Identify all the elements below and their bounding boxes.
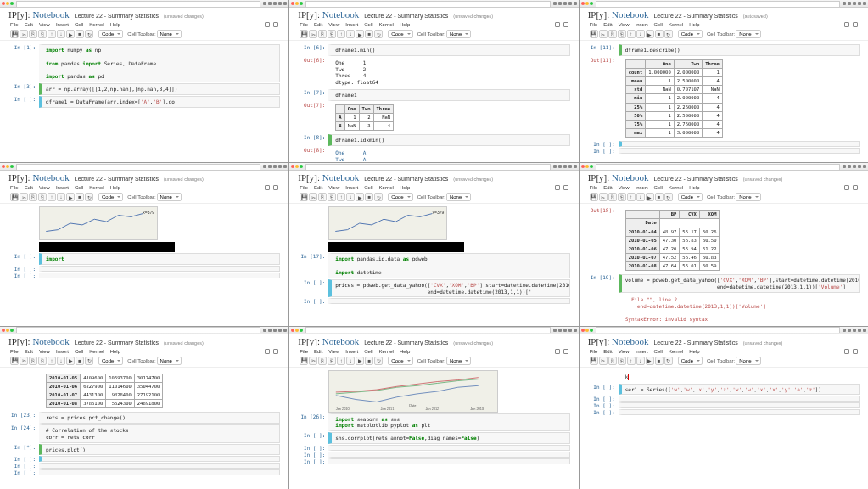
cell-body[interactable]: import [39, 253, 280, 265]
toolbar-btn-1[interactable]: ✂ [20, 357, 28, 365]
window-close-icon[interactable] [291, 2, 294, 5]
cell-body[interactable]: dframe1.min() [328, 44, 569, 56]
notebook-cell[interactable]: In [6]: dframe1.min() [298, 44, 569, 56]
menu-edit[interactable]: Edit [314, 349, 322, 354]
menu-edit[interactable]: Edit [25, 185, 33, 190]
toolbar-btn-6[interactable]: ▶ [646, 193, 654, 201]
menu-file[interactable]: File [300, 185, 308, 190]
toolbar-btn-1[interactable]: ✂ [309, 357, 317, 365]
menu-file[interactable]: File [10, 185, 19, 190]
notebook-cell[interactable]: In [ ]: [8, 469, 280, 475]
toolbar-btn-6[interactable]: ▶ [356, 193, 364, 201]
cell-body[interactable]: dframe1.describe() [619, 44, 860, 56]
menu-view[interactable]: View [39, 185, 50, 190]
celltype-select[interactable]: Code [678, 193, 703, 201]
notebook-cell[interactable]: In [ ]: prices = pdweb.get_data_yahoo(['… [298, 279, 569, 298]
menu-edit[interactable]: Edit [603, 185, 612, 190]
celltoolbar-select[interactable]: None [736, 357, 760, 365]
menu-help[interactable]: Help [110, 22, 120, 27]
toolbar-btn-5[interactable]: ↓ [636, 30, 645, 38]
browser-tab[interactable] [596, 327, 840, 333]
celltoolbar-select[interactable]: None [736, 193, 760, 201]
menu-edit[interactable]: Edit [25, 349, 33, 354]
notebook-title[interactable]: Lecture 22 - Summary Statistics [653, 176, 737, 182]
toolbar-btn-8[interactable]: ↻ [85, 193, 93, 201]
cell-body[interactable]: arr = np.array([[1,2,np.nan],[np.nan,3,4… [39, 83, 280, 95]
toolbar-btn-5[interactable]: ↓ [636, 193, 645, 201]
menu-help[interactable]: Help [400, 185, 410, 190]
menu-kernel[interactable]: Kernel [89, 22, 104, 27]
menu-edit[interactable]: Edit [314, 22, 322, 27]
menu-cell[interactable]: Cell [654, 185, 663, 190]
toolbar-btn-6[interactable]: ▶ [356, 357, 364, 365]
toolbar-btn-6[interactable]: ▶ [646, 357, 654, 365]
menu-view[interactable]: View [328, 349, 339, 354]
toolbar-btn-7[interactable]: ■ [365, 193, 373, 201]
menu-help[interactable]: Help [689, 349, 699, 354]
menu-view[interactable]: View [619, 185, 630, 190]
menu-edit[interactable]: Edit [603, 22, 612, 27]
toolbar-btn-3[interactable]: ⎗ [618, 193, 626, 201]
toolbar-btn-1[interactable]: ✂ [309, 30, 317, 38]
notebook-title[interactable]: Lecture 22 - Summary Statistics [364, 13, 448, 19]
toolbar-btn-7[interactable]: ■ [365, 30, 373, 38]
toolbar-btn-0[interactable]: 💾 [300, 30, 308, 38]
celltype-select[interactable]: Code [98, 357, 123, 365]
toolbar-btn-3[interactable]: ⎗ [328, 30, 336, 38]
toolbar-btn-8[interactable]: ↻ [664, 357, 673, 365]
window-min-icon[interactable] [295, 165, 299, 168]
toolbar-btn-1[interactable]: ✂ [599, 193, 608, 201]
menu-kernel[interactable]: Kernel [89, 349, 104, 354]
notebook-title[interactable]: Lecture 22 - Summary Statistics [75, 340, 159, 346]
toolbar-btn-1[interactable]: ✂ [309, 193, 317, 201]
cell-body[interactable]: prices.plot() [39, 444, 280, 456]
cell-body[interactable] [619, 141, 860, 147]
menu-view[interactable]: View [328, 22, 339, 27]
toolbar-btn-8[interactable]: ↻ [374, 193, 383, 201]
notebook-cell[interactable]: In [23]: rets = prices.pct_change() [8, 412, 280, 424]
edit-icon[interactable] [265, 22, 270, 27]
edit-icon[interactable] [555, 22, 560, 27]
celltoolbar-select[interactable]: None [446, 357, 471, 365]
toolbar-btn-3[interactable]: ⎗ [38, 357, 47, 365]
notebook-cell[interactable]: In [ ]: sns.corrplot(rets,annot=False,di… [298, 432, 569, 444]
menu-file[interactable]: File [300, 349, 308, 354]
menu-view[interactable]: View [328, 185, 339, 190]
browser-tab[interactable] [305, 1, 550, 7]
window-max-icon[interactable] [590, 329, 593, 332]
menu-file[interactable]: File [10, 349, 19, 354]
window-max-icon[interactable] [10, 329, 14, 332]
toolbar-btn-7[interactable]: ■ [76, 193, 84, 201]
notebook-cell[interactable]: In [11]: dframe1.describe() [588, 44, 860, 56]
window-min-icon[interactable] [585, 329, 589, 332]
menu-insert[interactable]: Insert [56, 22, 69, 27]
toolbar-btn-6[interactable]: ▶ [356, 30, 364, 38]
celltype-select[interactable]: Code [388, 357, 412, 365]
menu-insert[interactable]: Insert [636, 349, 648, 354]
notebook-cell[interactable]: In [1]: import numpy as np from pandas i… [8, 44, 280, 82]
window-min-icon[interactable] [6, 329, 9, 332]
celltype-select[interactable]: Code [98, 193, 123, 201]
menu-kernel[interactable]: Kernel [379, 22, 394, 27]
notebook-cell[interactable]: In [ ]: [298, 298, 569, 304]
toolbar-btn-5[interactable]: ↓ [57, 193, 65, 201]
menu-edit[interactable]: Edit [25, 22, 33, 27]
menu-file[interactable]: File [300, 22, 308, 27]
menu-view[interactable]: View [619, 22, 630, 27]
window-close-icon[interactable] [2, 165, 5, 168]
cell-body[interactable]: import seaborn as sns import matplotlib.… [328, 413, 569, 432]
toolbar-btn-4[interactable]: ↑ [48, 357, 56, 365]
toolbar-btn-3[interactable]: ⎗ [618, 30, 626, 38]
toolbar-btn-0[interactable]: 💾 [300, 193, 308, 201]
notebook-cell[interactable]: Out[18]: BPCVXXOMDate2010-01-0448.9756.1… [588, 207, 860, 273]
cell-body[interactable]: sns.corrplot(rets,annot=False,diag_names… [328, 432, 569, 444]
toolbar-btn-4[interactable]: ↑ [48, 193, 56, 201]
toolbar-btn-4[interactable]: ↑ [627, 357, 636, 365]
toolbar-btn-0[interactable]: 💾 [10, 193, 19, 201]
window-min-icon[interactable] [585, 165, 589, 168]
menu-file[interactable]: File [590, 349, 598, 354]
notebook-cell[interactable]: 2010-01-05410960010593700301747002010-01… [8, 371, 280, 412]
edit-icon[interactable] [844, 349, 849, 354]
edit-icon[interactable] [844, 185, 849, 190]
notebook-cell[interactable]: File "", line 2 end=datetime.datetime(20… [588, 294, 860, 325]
------------------------------------------------------------------------
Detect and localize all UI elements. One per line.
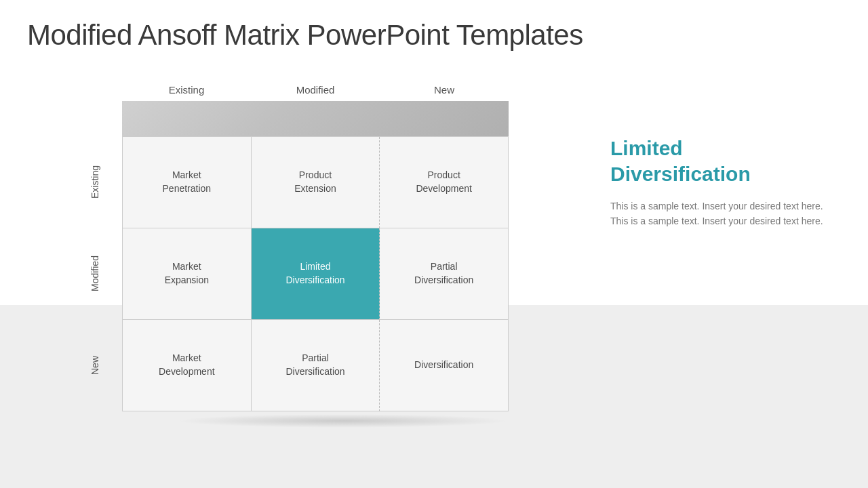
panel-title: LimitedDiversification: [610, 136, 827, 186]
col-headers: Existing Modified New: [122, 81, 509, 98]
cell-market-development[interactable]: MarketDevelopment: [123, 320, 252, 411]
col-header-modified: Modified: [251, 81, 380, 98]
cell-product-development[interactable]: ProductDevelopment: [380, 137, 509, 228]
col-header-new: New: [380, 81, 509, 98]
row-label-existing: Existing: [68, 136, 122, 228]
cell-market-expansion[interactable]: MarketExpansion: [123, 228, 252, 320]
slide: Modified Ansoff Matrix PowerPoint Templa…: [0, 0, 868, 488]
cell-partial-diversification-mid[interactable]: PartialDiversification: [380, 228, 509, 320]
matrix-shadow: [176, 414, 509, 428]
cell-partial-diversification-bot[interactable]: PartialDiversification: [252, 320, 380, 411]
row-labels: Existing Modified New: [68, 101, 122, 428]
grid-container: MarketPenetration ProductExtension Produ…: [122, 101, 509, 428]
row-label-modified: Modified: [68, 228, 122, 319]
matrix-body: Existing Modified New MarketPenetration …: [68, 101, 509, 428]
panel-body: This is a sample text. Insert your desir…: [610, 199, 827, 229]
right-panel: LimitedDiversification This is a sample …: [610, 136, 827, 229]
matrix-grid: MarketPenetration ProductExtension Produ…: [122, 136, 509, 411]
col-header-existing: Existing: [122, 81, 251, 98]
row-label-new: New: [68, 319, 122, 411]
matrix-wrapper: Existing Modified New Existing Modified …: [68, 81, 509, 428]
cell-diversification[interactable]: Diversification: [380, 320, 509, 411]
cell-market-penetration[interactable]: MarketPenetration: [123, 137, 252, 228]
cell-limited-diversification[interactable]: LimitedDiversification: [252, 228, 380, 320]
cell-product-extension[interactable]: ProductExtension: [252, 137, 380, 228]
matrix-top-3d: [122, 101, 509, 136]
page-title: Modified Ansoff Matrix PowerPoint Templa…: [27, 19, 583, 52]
------------------------------------------------------------------------
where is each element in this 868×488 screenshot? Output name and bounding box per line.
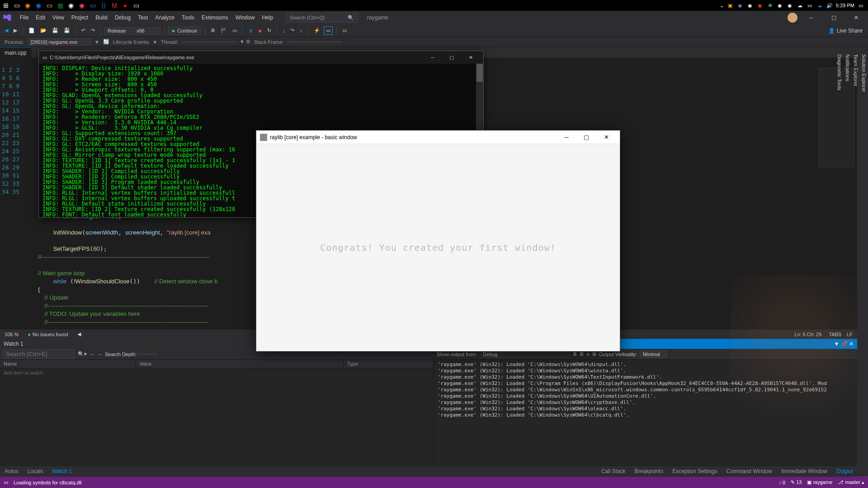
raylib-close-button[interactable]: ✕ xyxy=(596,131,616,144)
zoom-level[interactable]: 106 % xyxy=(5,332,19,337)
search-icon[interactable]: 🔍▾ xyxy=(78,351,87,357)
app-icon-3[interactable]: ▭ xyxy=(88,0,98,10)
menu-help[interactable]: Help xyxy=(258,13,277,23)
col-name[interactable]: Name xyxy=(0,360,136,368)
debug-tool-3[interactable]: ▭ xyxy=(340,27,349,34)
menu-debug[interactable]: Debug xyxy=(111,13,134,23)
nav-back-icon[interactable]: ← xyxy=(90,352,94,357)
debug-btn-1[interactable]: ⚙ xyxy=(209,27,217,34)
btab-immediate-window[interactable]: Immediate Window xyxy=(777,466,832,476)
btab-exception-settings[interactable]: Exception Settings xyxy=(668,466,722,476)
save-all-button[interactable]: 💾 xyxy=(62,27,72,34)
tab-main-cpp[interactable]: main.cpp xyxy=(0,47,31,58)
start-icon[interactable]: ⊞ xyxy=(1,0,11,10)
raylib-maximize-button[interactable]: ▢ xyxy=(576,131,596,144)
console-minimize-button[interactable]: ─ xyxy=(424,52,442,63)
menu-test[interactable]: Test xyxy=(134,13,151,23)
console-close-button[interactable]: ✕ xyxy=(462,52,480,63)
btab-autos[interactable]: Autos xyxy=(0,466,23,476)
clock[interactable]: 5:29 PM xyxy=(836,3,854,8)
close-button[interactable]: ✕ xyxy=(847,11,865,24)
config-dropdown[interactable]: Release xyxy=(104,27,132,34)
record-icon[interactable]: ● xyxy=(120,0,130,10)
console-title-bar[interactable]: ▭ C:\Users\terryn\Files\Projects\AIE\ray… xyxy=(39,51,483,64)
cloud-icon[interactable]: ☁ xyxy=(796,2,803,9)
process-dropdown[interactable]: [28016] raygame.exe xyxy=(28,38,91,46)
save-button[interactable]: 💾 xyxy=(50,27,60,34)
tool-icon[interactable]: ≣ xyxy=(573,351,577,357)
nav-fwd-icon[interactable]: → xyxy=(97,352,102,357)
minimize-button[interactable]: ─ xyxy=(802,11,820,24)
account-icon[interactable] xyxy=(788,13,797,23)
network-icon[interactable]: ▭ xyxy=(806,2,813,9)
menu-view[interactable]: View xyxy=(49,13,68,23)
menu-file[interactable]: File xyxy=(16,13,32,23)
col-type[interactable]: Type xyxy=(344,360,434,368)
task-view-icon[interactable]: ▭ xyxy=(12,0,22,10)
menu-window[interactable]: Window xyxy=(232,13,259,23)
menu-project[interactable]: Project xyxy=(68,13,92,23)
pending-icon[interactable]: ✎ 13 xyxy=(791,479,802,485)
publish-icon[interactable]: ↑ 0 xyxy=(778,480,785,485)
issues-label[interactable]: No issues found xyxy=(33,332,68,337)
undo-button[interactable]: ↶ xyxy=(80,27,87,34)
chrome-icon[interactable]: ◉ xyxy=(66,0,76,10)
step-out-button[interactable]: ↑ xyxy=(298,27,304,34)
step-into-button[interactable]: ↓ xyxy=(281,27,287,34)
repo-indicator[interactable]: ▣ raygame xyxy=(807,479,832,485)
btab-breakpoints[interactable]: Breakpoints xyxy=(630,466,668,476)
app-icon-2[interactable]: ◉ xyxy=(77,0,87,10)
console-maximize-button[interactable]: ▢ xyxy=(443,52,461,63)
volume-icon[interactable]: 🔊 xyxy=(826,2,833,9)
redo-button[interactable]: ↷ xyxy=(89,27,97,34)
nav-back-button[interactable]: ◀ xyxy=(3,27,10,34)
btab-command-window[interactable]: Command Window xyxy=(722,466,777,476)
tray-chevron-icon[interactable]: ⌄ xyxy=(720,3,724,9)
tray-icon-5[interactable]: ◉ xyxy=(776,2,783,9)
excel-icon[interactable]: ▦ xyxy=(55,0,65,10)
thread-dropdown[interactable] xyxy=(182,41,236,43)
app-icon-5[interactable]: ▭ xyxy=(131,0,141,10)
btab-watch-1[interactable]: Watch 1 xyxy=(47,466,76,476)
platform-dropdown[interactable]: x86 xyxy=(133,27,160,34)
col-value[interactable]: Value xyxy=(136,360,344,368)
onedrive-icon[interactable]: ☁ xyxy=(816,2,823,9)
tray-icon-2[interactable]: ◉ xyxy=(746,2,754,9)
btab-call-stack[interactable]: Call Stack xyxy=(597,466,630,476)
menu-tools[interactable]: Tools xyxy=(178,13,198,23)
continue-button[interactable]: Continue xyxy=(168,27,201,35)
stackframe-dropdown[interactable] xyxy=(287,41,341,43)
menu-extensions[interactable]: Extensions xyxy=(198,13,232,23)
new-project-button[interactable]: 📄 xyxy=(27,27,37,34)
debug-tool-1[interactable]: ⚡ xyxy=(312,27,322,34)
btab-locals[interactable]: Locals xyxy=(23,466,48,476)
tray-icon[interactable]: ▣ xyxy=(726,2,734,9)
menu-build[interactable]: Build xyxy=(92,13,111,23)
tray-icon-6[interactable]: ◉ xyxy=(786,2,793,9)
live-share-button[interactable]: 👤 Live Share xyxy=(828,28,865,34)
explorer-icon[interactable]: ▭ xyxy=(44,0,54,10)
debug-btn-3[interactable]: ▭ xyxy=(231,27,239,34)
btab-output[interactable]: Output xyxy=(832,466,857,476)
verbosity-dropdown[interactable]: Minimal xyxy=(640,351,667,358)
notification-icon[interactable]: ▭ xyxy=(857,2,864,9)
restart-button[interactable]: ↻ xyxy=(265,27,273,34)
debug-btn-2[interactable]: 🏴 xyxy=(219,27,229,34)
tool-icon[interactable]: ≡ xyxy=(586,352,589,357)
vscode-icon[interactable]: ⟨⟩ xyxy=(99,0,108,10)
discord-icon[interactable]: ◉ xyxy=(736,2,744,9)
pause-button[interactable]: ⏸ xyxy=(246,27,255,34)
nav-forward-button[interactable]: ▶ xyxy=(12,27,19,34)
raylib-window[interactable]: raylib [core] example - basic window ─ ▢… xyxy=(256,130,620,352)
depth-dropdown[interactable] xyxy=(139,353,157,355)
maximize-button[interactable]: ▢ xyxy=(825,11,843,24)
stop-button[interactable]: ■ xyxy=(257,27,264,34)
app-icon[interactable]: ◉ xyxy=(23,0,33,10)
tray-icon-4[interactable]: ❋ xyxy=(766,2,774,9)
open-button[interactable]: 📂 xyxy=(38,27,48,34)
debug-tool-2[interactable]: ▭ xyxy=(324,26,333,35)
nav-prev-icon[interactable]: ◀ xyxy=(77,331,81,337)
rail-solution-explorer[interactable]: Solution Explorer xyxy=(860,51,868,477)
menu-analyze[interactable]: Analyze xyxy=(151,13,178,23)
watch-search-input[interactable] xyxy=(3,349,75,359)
------------------------------------------------------------------------
Required action ▸
Filter the preceding entries down to the lines with "search".

Written solution ▸
search-icon[interactable]: 🔍▾ xyxy=(78,351,87,357)
watch-search-input[interactable] xyxy=(3,349,75,359)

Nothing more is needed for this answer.